Friday 11 May 2007

Lessons must be learned after voting fiasco

Published: 11 May, 2007
John O'Groat Journal and Caithness Courier

THANKS to a swelling band of you, dear readers, the massively improved SNP vote in the Far North has sent me to Holyrood to serve you for the next four years. It is a privilege in our proportional system to be returned.

After a marathon count first for the constituency, then for the council seats, finally, at around 5.30pm on Friday – some 18 hours afters the polls closed – the Highlands and Islands total was collated to complete the list placings for the nation.

It was a huge relief for tired candidates and officials, but one postponed for a very long half-hour by the most bizarre malfunction of a polling system that had produced many long-predicted problems to plague this year's vote.
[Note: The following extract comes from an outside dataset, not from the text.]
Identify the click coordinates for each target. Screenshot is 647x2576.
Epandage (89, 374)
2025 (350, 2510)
The arithmetic of the list votes under the de Hondt system should surely be on a computer program, you would think. But it seems not, for the candidates gathered were presented by the returning officer, Highland Council chief executive Arthur McCourt, with an unbelievable result that gave Lab-our four seats, the Tories two and my partner Eleanor Scott of the Greens a return berth. All present were incredulous, so we asked to see the workings on paper.

My colleague Dave Thompson, an arithmetic prize-winner at school, soon spotted the mistake at the first division that threw out the whole calculation.
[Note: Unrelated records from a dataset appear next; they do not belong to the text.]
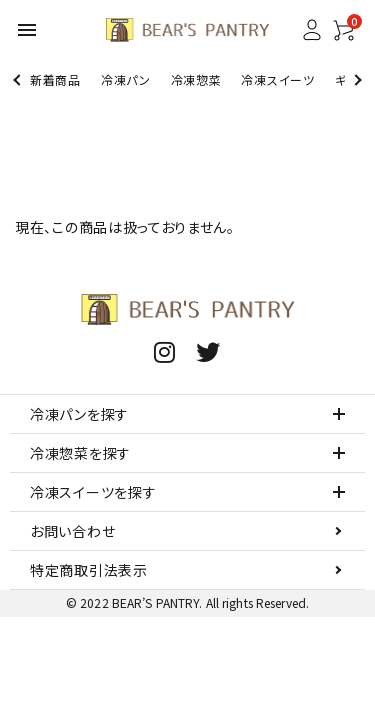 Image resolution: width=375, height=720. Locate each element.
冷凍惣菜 (196, 79)
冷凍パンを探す (79, 414)
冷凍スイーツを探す (93, 492)
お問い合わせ (72, 531)
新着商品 (55, 79)
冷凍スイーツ (277, 79)
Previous (18, 79)
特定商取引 (89, 570)
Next (355, 79)
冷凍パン (126, 79)
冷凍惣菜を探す (80, 453) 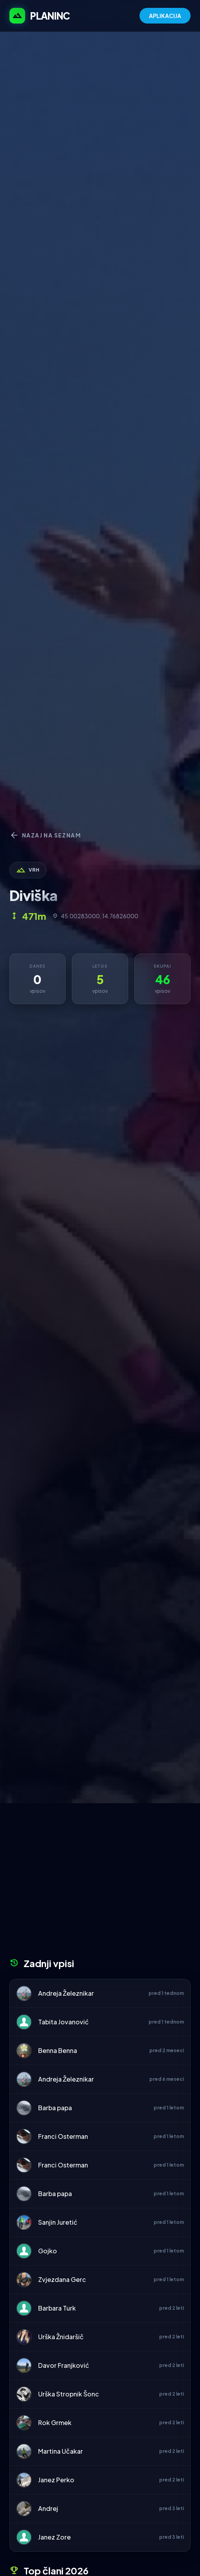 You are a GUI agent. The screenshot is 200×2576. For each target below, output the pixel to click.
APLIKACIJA (165, 15)
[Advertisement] (100, 1883)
After more pencil and paper work, the final figures on the list were three Labour (they had lost their last Highlands and Islands constituency seat), two Tories (they haven't won a seat in this region for many years), and two SNP – myself and my arithmetically acute friend Dave, which the huge SNP list vote indicated.

Lessons must be learned quickly to restore trust in the poll organisers. Surely the basic jobs expected of returning officers should not end with an A4 sheet and peering at eight-point type after most people had little more than three hours' sleep in the previous 48. The implications of a wrong announcement could have led to a court case. They would have denied the SNP its victory over New Labour for days or weeks to come. The momentum of building a new government would have been stalled.
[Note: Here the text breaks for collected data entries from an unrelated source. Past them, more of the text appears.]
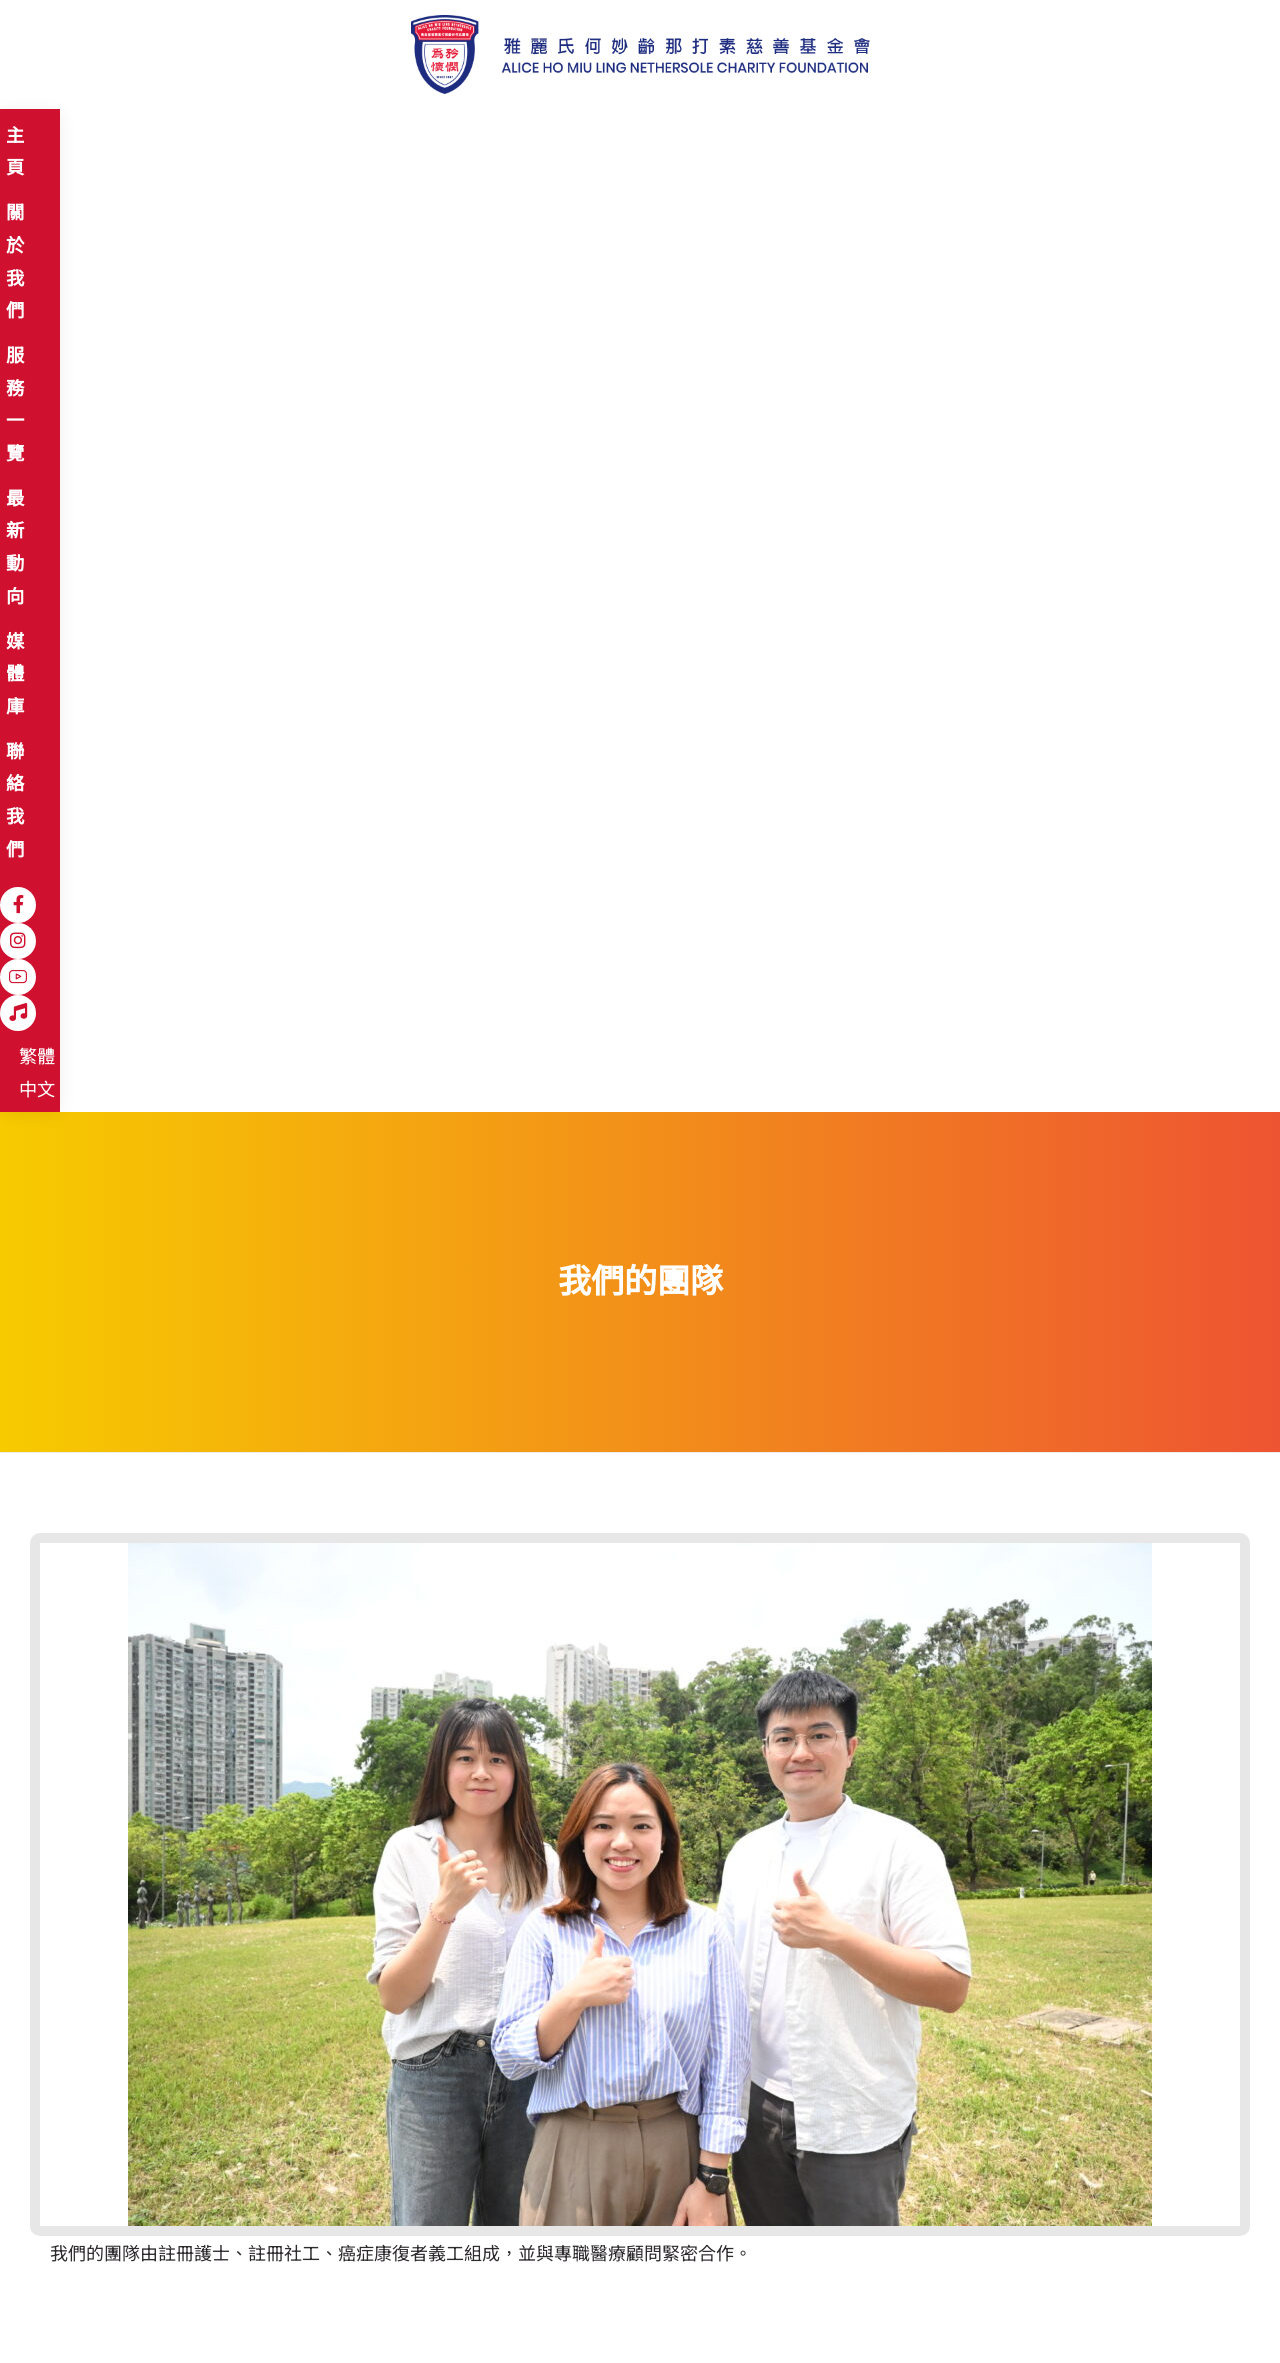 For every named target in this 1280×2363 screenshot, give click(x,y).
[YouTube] (957, 137)
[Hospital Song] (993, 137)
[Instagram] (921, 137)
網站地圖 (78, 2304)
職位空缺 (326, 2304)
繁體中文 (1059, 138)
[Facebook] (885, 137)
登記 (881, 2193)
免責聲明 (158, 2304)
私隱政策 (242, 2304)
So voters here and across Scotland need answers. Also there were 759 spoilt papers in the Far North list poll. There is a major grievance with the Scotland Office in London and the Lib/Lab Scottish Executive in Edinburgh who allowed big changes in voting procedure to be so shoddily laid out and rearranged. They put in place the national contract for producing and distributing postal ballot papers that left many disenfranchised.

I chased the authorities in some individual cases and have drawn my own interim conclusion that the time allowed to publish the parties contesting the poll and the production and distribution of the papers was far too tight. But it's a lesson that even folk who have had postal votes for many years suffered as much as holiday-goers applying at the last moment.

The Scotland Office minister in London, Douglas Alexander, at whose door this chaos lies, was seen at House of Commons Scottish Questions on TV to blame anyone else he could for the fiasco.

Therefore I wholeheartedly agree with a letter-writer in The Herald this week who pointed out that Mr Alexander was "the same chap who was touring the country telling us we could not manage our own affairs".

*

SINCE the outcome of the historic poll which defeated Scottish Labour for the first time in 50 years, Alex Salmond has been seeking partners and support to form the next government. Whilst we were sworn in two days ago, the Unionist parties are each in turn standing aside from acceptance of the results.

It seems their lack of support for an Alex Salmond-led government would seek to deny the solution to many bread-and-butter issues that we heard Messrs McConnell, Stephen and Miss Goldie trumpet in the whole campaign. Instead the excuse is that the key SNP policy of a referendum in 2010 on Scotland's independence is far more important.

As I campaigned across Caithness, Sutherland and Easter Ross I found many who want an SNP government to act now on domestic matters and who well understand that the merits of independence could be debated in 2010. What they wanted now was an end to the hated council tax and the liberation of small businesses from swingeing rates, along with action on unfair fuel prices and the wilful neglect of transport, housing and low pay. Uncertainties were commonplace about cash needed for Dounreay decommissioning and the importance of keeping its skilled workers gainfully employed in the North. Folk were saying we need a strong steer from a Scottish government that cares for the area because the DTI in London clearly could not care less.

In short, people vote in elections to seek solutions to pressing issues. As the biggest party chosen by Scottish electors on May 3, 2007, the SNP is committed to tackling these tasks with imagination and fresh ideas. It will be a positive benefit to North voters that so many have told me they want so badly.